Concubines in Canada were traditionally native women who were not believed suitable to become full wives to the European settlers. Elizabeth "Molly" Brant, the sister of the famed native chief Joseph Brant is believed to have served as the concubine to Sir William Johnson; although his sexual promiscuity was widely known.

At such a place, surrounded by such influences and such unfavorable circumstances, if Mr. Connolly...desired...to take this Indian maiden to his home, he had one of three courses to pursue; that was, to marry her according to the customs and usages of the Cree Indians - to travel with her between three and four thousand miles, in canoes and on foot, to have his marriage solemnized by a priest or magistrate - or to make her his concubine. I think the evidence...will clearly show which of these three courses he did adopt, and which of them...he honorably and religiously followed.
— Connolly vs. Woolrich and Johnson et al, 1867

In July 1867, controversy broke out over the case of Connolly v. Woolrych, wherein a Canadian working for the North West Company had taken a 15-year-old native wife and lived with her for 28 years, before leaving her to partake in a traditional Christian marriage ceremony with his cousin, Miss Woolrich, with whom he lived another 17 years. After the death of Connolly and his "concubine" Suzanne, one of her many children sued for the right to his estate claiming that the second marriage was invalid and seeking to "vindicate his mother's name from the stain of concubinage", while his proper wife argued that he had never been married to Suzanne.

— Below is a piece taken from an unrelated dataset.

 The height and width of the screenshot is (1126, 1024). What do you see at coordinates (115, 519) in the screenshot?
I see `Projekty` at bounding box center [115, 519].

The court noted that Suzanne and Connolly had omitted the traditional words "legitimate marriage" from the baptism of their children by Fr. Turcotte, instead asking him just to refer to their parenthood, but not to any marriage. The court ultimately found that the territory in which he lived with Suzanne had been under native self-rule and therefore not bound to English law and proper registration of marriage would not have been necessary to establish a marriage, but that the native tribes had no marriage ceremonies, and the couple appeared to have "lived exactly as Christian man and wife, and not as a Christian living with a barbarian concubine", making pointed reference to the fact that Suzanne had entered a convent after Connolly's "act of selfish cruelty" in abandoning their relationship, and was subsequently sent regular stipends for support by Connolly and his wife.

Under the Revised Statutes of British Columbia, it was legal under the Administration Act, Cap. 5 for a resident of British Columbia to "support his concubine".

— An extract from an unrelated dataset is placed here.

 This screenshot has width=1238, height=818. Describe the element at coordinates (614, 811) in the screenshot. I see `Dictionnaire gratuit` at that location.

Since the Canadian military forbade enlisted members from marrying during their service in World War I, individual cases like that of Sgt. W. H. Sharpe roused public sentiment. Sharpe had listed Alma Freed as his wife when he enlisted, yet a year later in 1916 held a marriage ceremony with her after she gave birth to a son. He successfully argued, with the aid of PC 2615, that he had only been regularizing the status of his "unmarried wife". In 1919, Member of Parliament Rodolphe Lemieux tried to remove the portion of the Pension Bill that allowed the pension board "to grant a pension to a woman living with a man as his wife, but not married to him".

==Concubine in addition to wife==
In the lead-up to the codification of the 1866 Civil Code of Lower Canada, Member of Parliament O'Farrell noted the inconsistency that would allow a man to leave his estate to a "common concubine" to the exclusion of his wife, but not to a charitable organisation in the same circumstance. The draft which was finally approved was "torturous and detailed, emphasizing the sharp contradiction between freedom and morals", and allowed bequests only to provide such as was necessary to "maintain" a concubine and any "incestuous or adulterine children". The Code also made it clear that no fault divorces were not permissible, and allowed separation only if the husband demanded it based on his wife's adultery, or that "a wife may demand the separation on the ground of the husband's adultery, if he keep his concubine in their common habitation".